▶ _TASK INSTRUCTIONS_
Retype the listing exactly; omit pictures.

▶ _RECORDS PROVIDED_

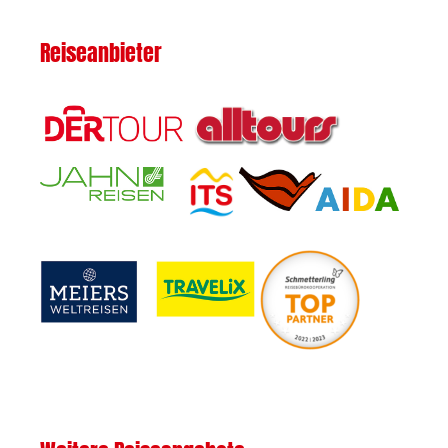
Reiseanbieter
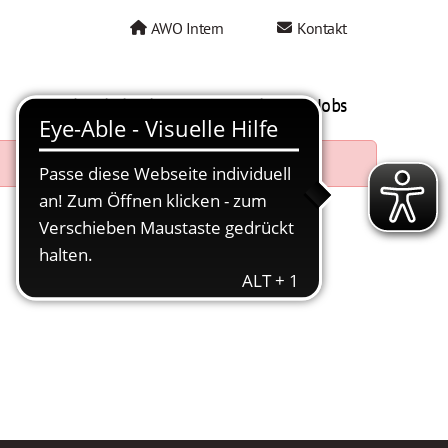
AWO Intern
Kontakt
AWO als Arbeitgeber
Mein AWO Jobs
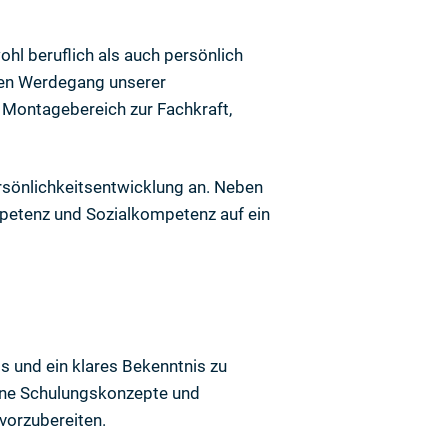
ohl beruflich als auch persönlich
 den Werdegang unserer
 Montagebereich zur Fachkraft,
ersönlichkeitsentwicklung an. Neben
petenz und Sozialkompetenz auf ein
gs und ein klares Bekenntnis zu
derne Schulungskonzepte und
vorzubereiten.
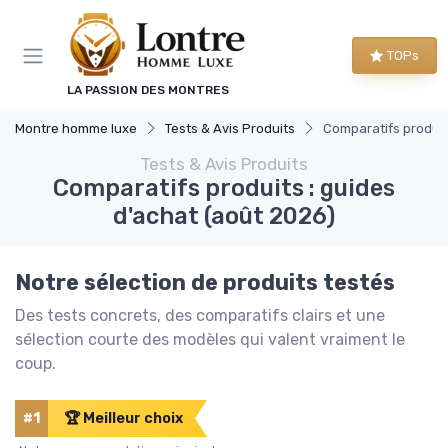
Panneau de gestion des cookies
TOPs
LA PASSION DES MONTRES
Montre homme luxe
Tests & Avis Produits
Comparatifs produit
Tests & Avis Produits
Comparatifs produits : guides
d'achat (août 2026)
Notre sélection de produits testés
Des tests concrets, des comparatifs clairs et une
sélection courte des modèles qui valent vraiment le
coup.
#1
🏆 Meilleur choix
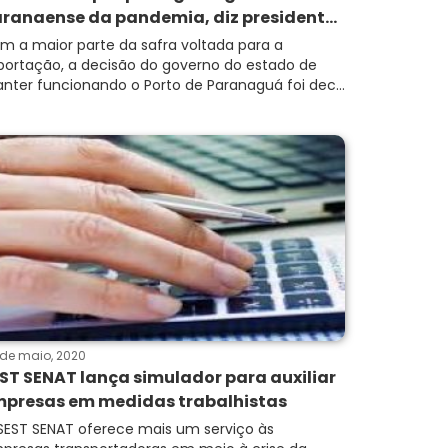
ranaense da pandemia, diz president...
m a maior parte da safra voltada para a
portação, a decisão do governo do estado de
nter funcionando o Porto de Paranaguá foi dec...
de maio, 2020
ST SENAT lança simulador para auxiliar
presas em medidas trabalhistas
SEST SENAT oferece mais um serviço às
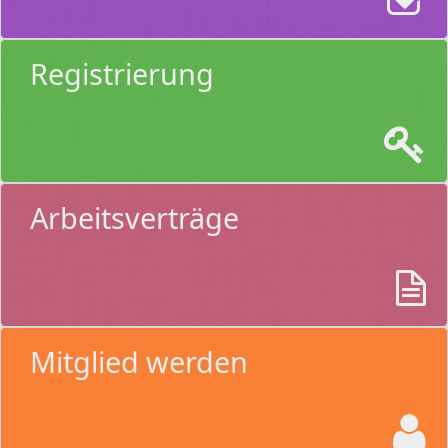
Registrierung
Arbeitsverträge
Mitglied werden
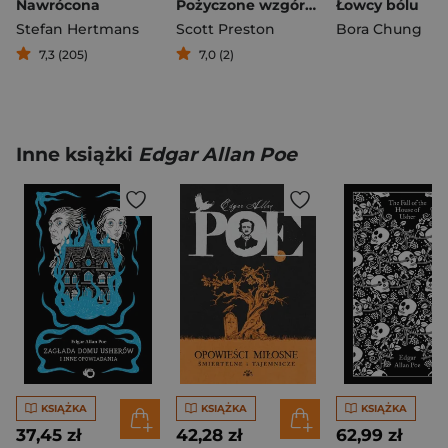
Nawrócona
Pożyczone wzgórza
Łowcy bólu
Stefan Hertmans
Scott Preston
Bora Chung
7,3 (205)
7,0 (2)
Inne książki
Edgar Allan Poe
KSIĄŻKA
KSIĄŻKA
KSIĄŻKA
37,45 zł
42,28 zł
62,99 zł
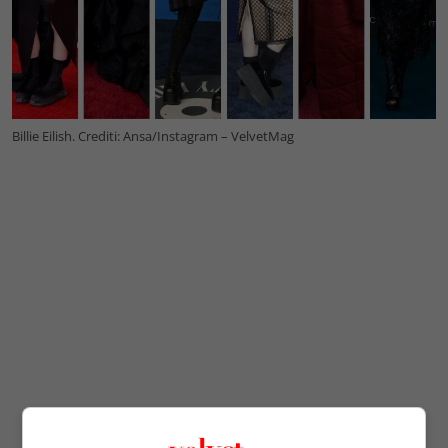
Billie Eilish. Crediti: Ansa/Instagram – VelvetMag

▶ _SOLUTION_
Reiseanbieter
AWO Intern
Kontakt
AWO als Arbeitgeber
Mein AWO Jobs
ohl beruflich als auch persönlich
 den Werdegang unserer
 Montagebereich zur Fachkraft,
ersönlichkeitsentwicklung an. Neben
petenz und Sozialkompetenz auf ein
gs und ein klares Bekenntnis zu
derne Schulungskonzepte und
vorzubereiten.
Panneau de gestion des cookies
TOPs
LA PASSION DES MONTRES
Montre homme luxe
Tests & Avis Produits
Comparatifs produit
Tests & Avis Produits
Comparatifs produits : guides
d'achat (août 2026)
Notre sélection de produits testés
Des tests concrets, des comparatifs clairs et une
sélection courte des modèles qui valent vraiment le
coup.
#1
🏆 Meilleur choix
ranaense da pandemia, diz president...
m a maior parte da safra voltada para a
portação, a decisão do governo do estado de
nter funcionando o Porto de Paranaguá foi dec...
de maio, 2020
ST SENAT lança simulador para auxiliar
presas em medidas trabalhistas
SEST SENAT oferece mais um serviço às
Registrierung
Arbeitsverträge
Mitglied werden
Nawrócona
Pożyczone wzgórza
Łowcy bólu
Stefan Hertmans
Scott Preston
Bora Chung
7,3 (205)
7,0 (2)
Inne książki
Edgar Allan Poe
KSIĄŻKA
KSIĄŻKA
KSIĄŻKA
37,45 zł
42,28 zł
62,99 zł
Billie Eilish. Crediti: Ansa/Instagram – VelvetMag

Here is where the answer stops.